If you're going to leave an investment bank for a job in private equity this year, now's the time. With junior bonuses at most banks now paid in January, private equity funds are aware that analysts and associates are free to move. The junior bankers are responding to their call.
"There’s a record amount of dry powder in European private equity, and that needs to be spent," says Logan Naidu, founder and chief executive of London recruitment firm Dartmouth Partners. "Both our private equity desk and the market as a whole are exceptionally busy.”
Goldman Sachs is not immune to the lure of private equity. Various of its junior bankers have quit in the past couple of months.
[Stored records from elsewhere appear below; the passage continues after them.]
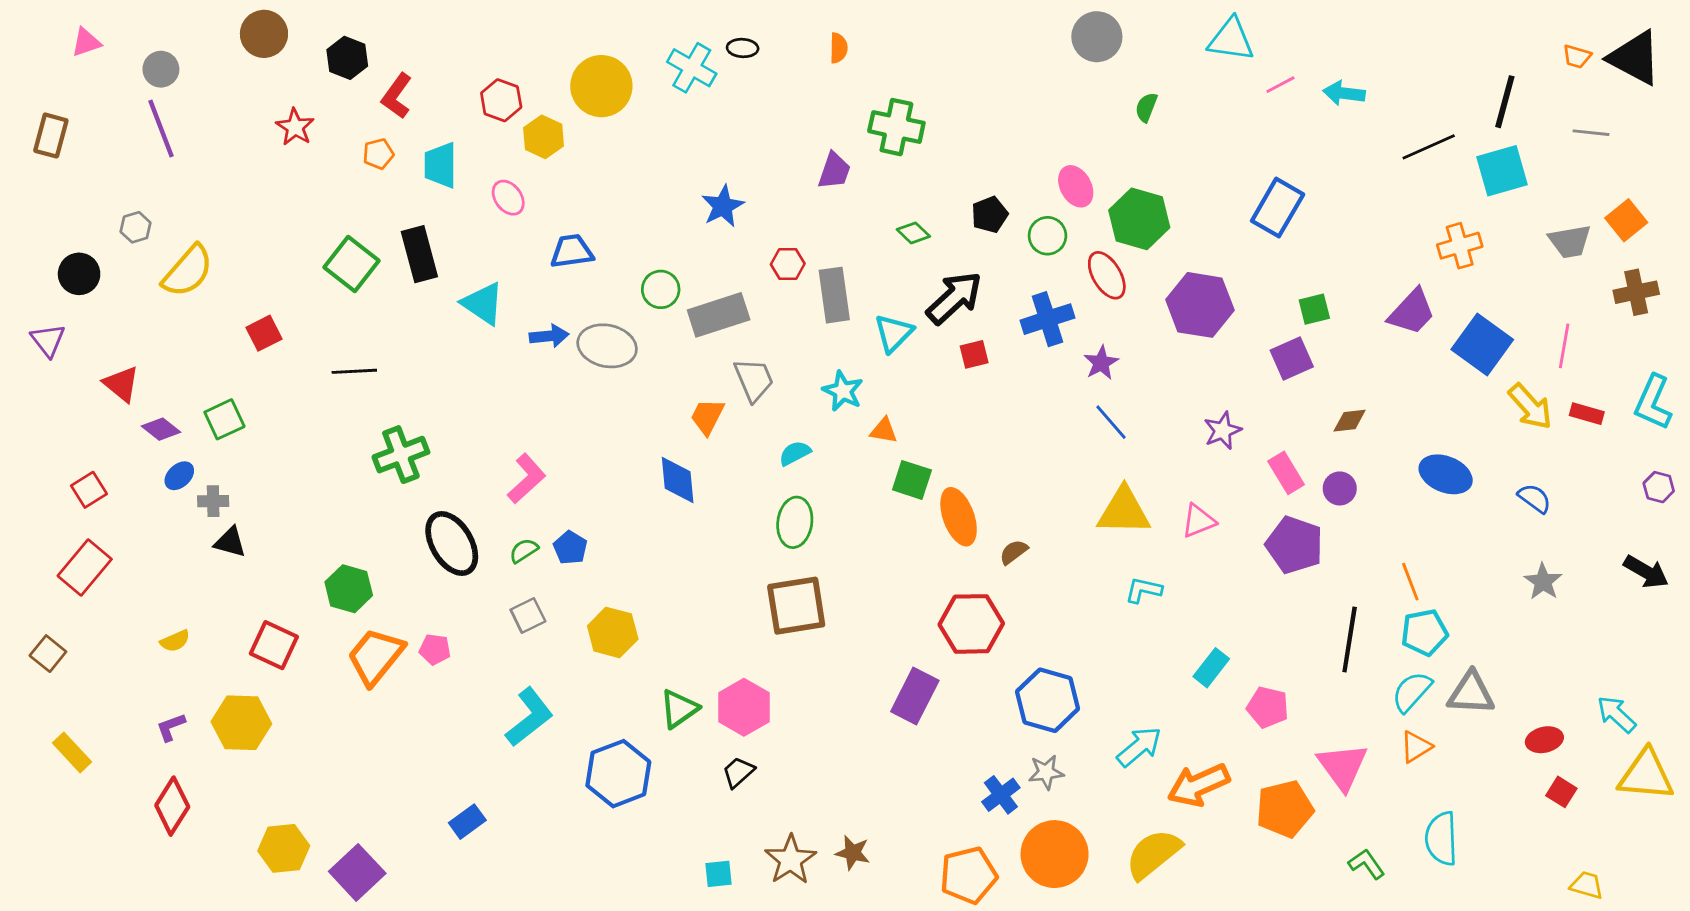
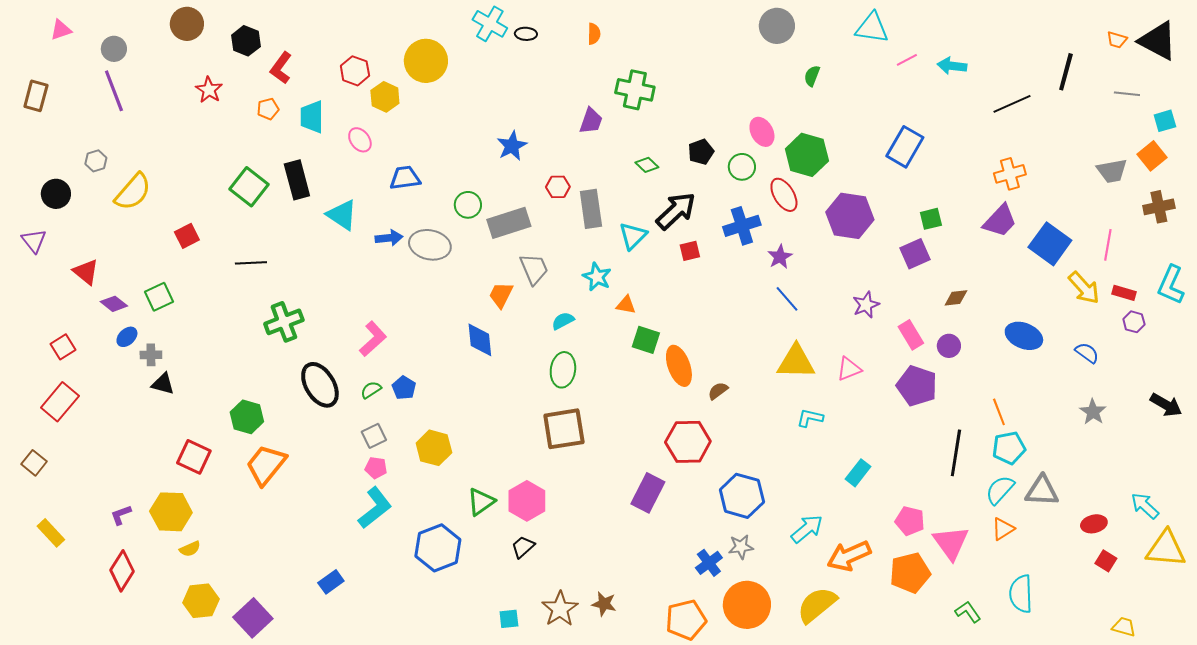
cyan cross: (692, 68) -> (490, 24), moved
cyan square: (1502, 171) -> (1165, 121), moved, size x0.6
orange cross: (1460, 246) -> (1010, 174), moved
purple hexagon: (1659, 487) -> (1134, 322), moved
yellow semicircle: (175, 641) -> (190, 549), moved
pink pentagon: (435, 649) -> (376, 468), moved
pink pentagon: (1268, 707) -> (910, 521), moved

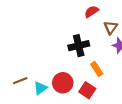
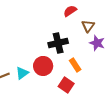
red circle: (63, 83) -> (43, 66), moved
cyan triangle: (40, 88) -> (22, 73), moved

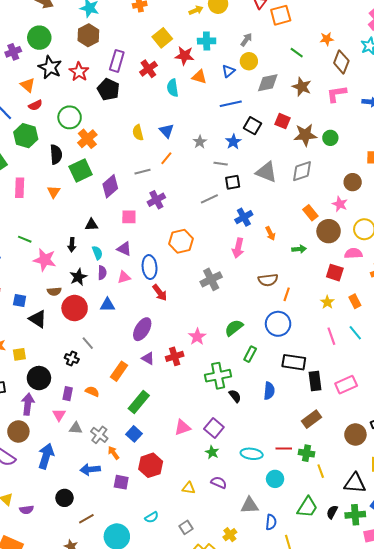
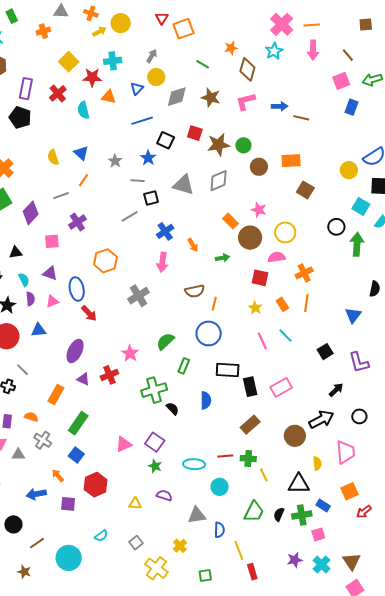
brown circle: (353, 182) -> (259, 167), moved
gray cross: (99, 435) -> (43, 440), moved

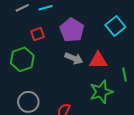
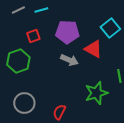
purple pentagon: (72, 30) -> (67, 32), turned -30
red triangle: (98, 60) -> (93, 49), moved, turned 30

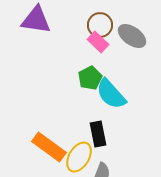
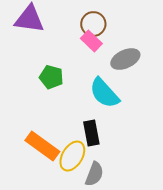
gray ellipse: (132, 36) -> (125, 59), moved, turned -60
green pentagon: (90, 78) -> (51, 77), moved, turned -30

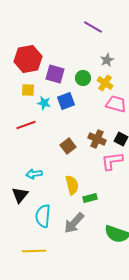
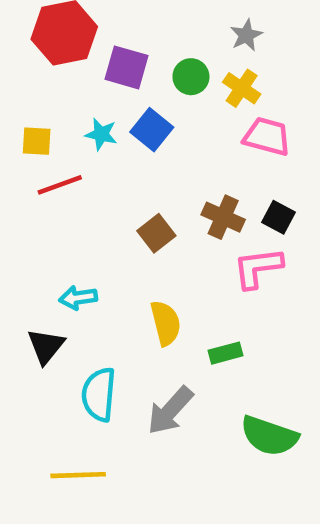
yellow square: (28, 90) -> (37, 141), moved
blue square: (66, 101) -> (152, 130), turned -30
green rectangle: (90, 198) -> (225, 353), moved

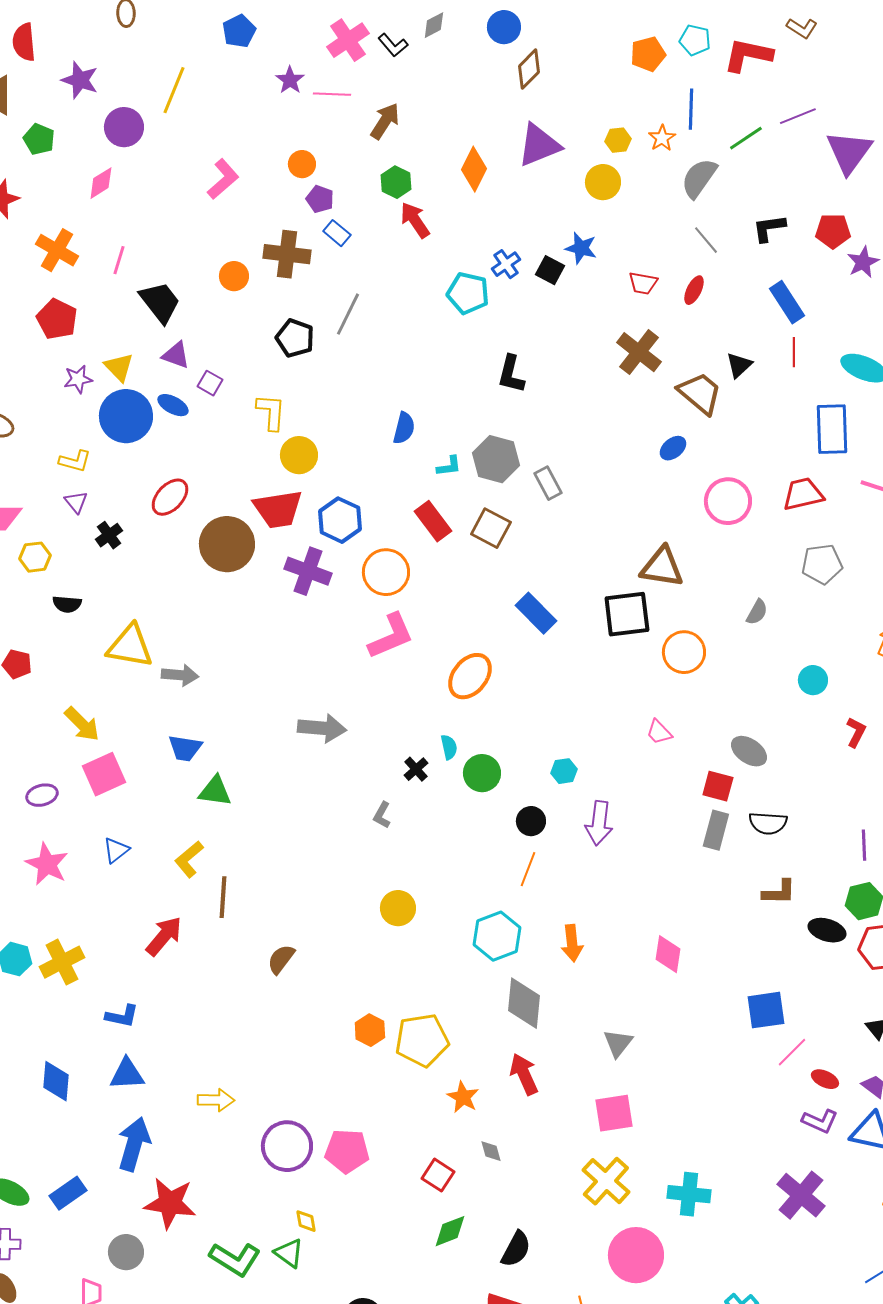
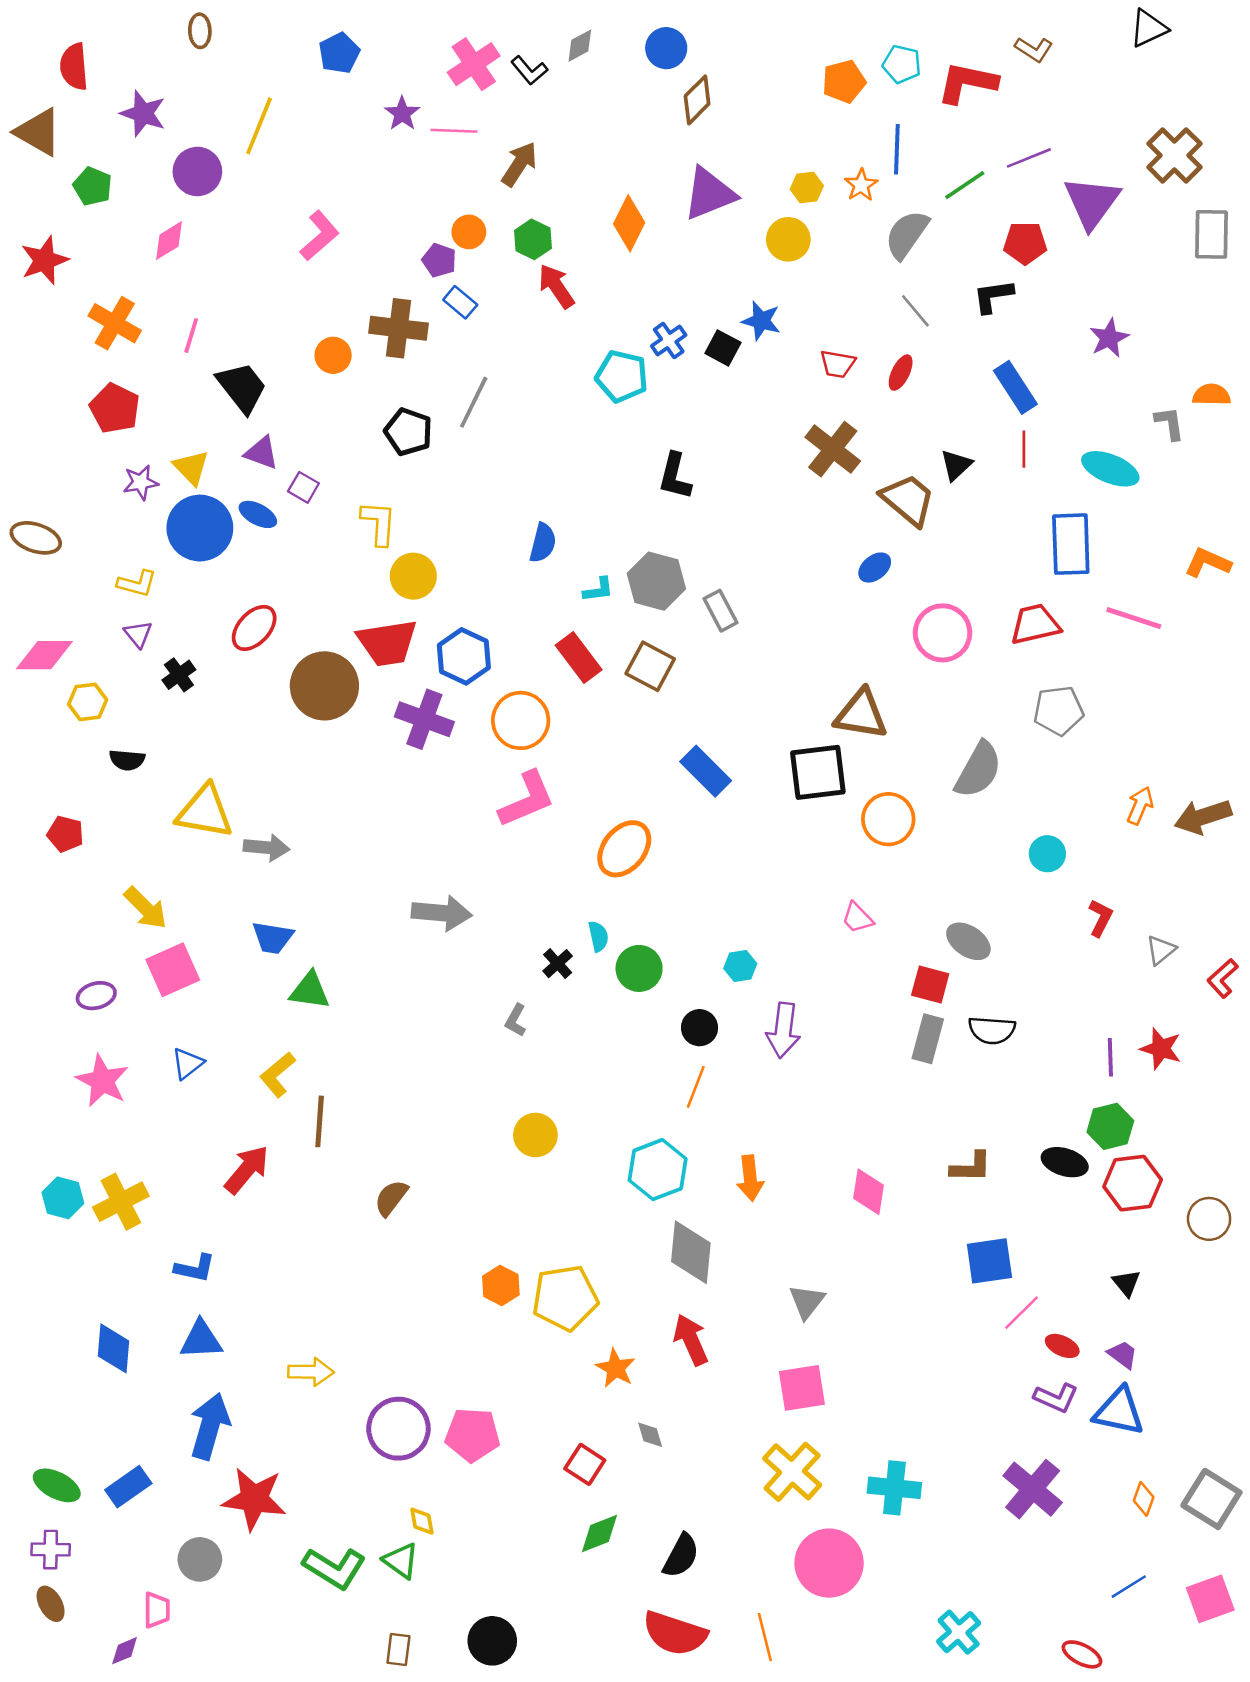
orange circle: (302, 164) -> (469, 232), moved
red pentagon: (833, 231) -> (1025, 243), moved
gray semicircle: (757, 612) -> (978, 770), size x1.8
brown L-shape: (779, 892) -> (971, 1167), moved

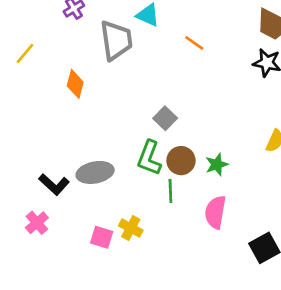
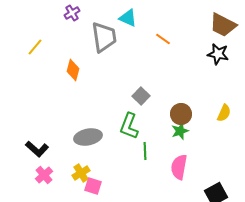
brown circle: (181, 161) -> (181, 114), moved
black L-shape: (54, 184) -> (37, 149), moved
yellow cross: (131, 228) -> (81, 173), moved, turned 30

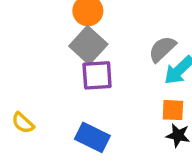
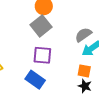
purple square: (97, 75) -> (42, 55), moved

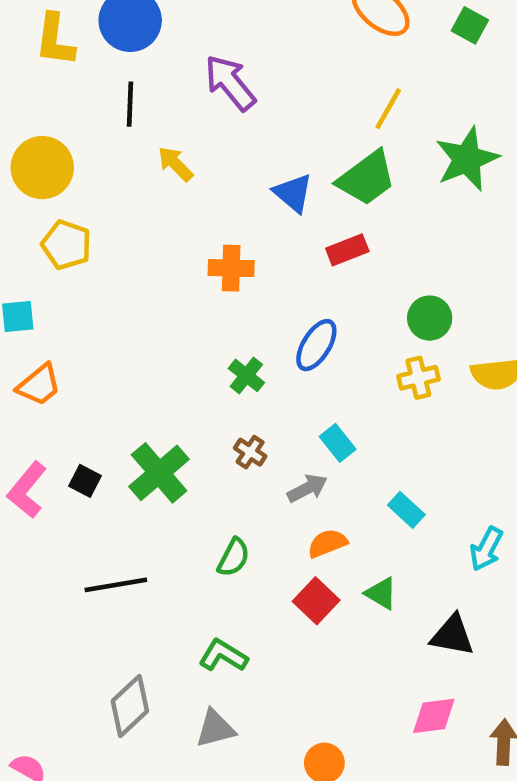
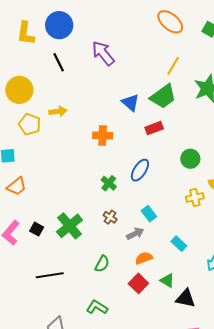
black line: (130, 104) -> (59, 62), turned -30
yellow arrow: (175, 164) -> (58, 111), moved, turned 126
yellow cross: (418, 378) -> (195, 198), moved
black triangle: (452, 635) -> (186, 298), moved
They include: Francesco Sampone, a former associate in Goldman's Financial Institutions Group (FIG), who left for a division of Bain Capital in March; Philip Aarhus, a former analyst in Goldman's consumer, retail, healthcare and real estate group, who joined Swedish private equity fund EQT Partners this month; and Shaun Dunlop, a former trading desk analyst in Goldman's fundamental strategy group, who's just joined the London office of Summit Partners, a Boston-based "growth equity fund".
Goldman didn't immediately respond to a request to comment. However, the firm appears to be hiring to fill the gaps. It's currently advertising for an associate in its London-based consumer, retail, healthcare and real estate group, as well as for an associate in telecoms, media and telecommunications.
The firm has also hired a VP from Deutsche Bank. Anna Wisniewska joined Goldman's FIG Group from Deutsche in February.